# How Predictable is the English Premier League?

The reason why football is so exciting is uncertainty. The outcome of any match or league is unknown, and you get to watch the action unfold without knowing what’s going to happen. Watching matches where you know the score is never exciting.

This weekend the English Premier League season will conclude with little fanfare. Bar one relegation place, the league positions have already been determined. In fact, these positions were, for the most part, decided weeks ago. The element of uncertainty seems to have been reduced this season.

With this in mind, I wanted to look at uncertainty over the long run in English football. To do this used the data provided by http://www.football-data.co.uk/ and analyzed these with R. These data consist of 34,740 matches played in the top 5 divisions of English football between 2000 and 2015, containing information about both the result and the odds offered by bookies on this result.

To measure the uncertainty of any given match I used the following strategy. First, I averaged across all bookies’ odds for the three possible events: home win, draw, and away win. Next I mapped these aggregated odds into probabilities by inverting each of the odds and then dividing by the summed inverted odds. This takes care of the over round that helps bookies to make a profit. For example, if the odds were 2.1/1 that an event happens and 2.1/1 that it doesn’t then the probability of the event occurring is:

(1/2.1)/ (1/2.1 + (1/2.1)) = 0.4761905/(0.4761905+0.4761905) = 0.5.

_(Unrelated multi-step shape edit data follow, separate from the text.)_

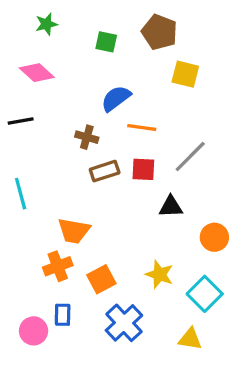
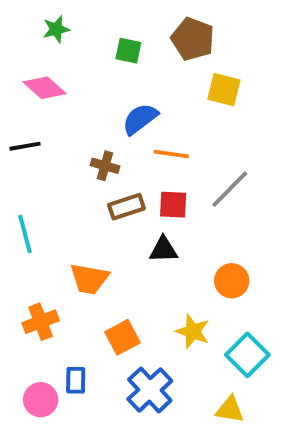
black triangle: (171, 207) -> (163, 250), moved
orange circle: (214, 237) -> (232, 281), moved
orange cross: (58, 266) -> (41, 322), moved

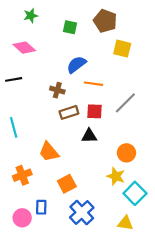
orange trapezoid: (89, 279) -> (49, 152), turned 40
yellow star: (193, 331) -> (116, 176), moved

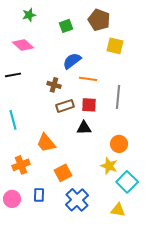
green square: (70, 27) -> (66, 26), turned -32
gray line: (125, 103) -> (118, 97), turned -40
pink circle: (22, 218) -> (12, 199), moved

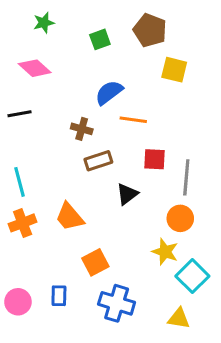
gray line: (118, 97) -> (186, 177), moved
red square: (89, 105) -> (154, 159), moved
black triangle: (84, 128) -> (127, 194), turned -35
orange cross: (21, 165) -> (23, 223), moved
blue cross: (77, 200) -> (117, 303), turned -30

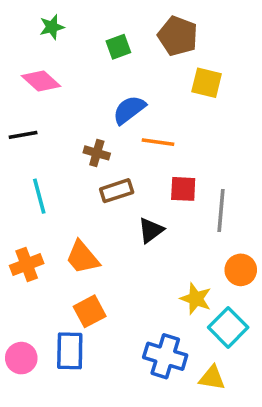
cyan line: (19, 182) -> (39, 196), moved
orange circle: (180, 218) -> (241, 270), moved
orange square: (95, 262) -> (90, 311), moved
blue rectangle: (59, 296) -> (70, 351), size x1.5
blue cross: (117, 303) -> (165, 356), moved

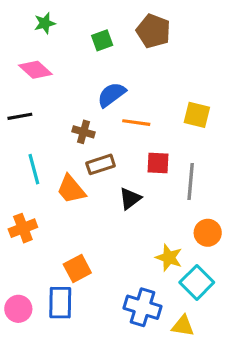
yellow square: (207, 83) -> (197, 115), moved
orange trapezoid: (82, 257) -> (71, 189), moved

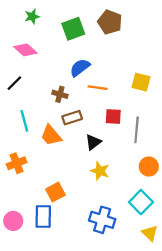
green square: (102, 40) -> (73, 29), size x1.5
black line: (20, 116) -> (14, 83), turned -35
yellow star: (169, 258) -> (100, 171), moved
yellow triangle: (183, 326) -> (150, 233), moved, turned 35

Finally, to measure the uncertainty of each match, I subtract the probability that the event occurred from 1, to calculate a “residual” score. Imagine a home win occurs. The “residual” in this case will be 1-P(home win). If P(home win)=1, then there is no uncertainty, and this uncertainty score will be zero. Since there are 3 outcomes, we would expect an uncertainty measure to be bounded between 0 (no uncertainty) and 0.67 (pure uncertainty) where we get 1 out of 3right by just guessing.

After importing these data into R and calculating the uncertainty measure, I looked at this uncertainty measure over time. The plot in the above shows fitted smoothed trend lines of uncertainty, stratified by division. These trends are striking. Going by this graph, the Premier League has gotten more predictable over the analysis period. In 2000, the uncertainty measure was around 0.605. Given that we expect this measure to be bound between 0 (complete certainty) and 0.67 (completely random), this tell us that the average league game was very unpredictable. Over time, however, this measure has decreased by about 5%, which does not seem like much. Despite, the somewhat unexciting end to the 2014/15 season, the outcome of the average game is still not very predictable.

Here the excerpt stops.